##### MATERIAL FOR THIS TASK #####

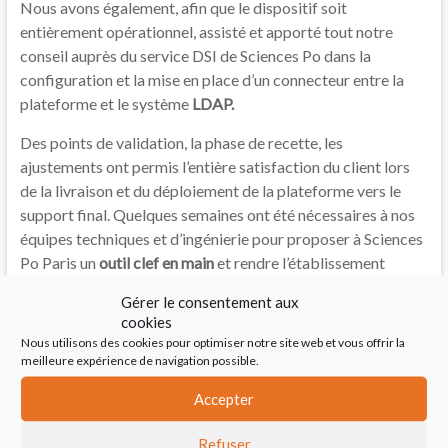
Nous avons également, afin que le dispositif soit
entièrement opérationnel, assisté et apporté tout notre
conseil auprès du service DSI de Sciences Po dans la
configuration et la mise en place d’un connecteur entre la
plateforme et le système
LDAP.
Des points de validation, la phase de recette, les
ajustements ont permis l’entière satisfaction du client lors
de la livraison et du déploiement de la plateforme vers le
support final. Quelques semaines ont été nécessaires à nos
équipes techniques et d’ingénierie pour proposer à Sciences
Po Paris un
outil clef en main
et rendre l’établissement
entièrement
autonome
sur son environnement pédagogique.
Gérer le consentement aux
cookies
2012
,
Actualités
Nous utilisons des cookies pour optimiser notre site web et vous offrir la
meilleure expérience de navigation possible.
Accepter
←
Les ressources de l’UNJF sont accessibles aux
utilisateurs
Refuser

#####

* [YOUR INSTRUCTIONS]: What is needed is a verbatim copy of every entry, with the pictures omitted.

* [SOLUTION BELOW]:
Nous avons également, afin que le dispositif soit
entièrement opérationnel, assisté et apporté tout notre
conseil auprès du service DSI de Sciences Po dans la
configuration et la mise en place d’un connecteur entre la
plateforme et le système
LDAP.
Des points de validation, la phase de recette, les
ajustements ont permis l’entière satisfaction du client lors
de la livraison et du déploiement de la plateforme vers le
support final. Quelques semaines ont été nécessaires à nos
équipes techniques et d’ingénierie pour proposer à Sciences
Po Paris un
outil clef en main
et rendre l’établissement
entièrement
autonome
sur son environnement pédagogique.
Gérer le consentement aux
cookies
2012
,
Actualités
Nous utilisons des cookies pour optimiser notre site web et vous offrir la
meilleure expérience de navigation possible.
Accepter
←
Les ressources de l’UNJF sont accessibles aux
utilisateurs
Refuser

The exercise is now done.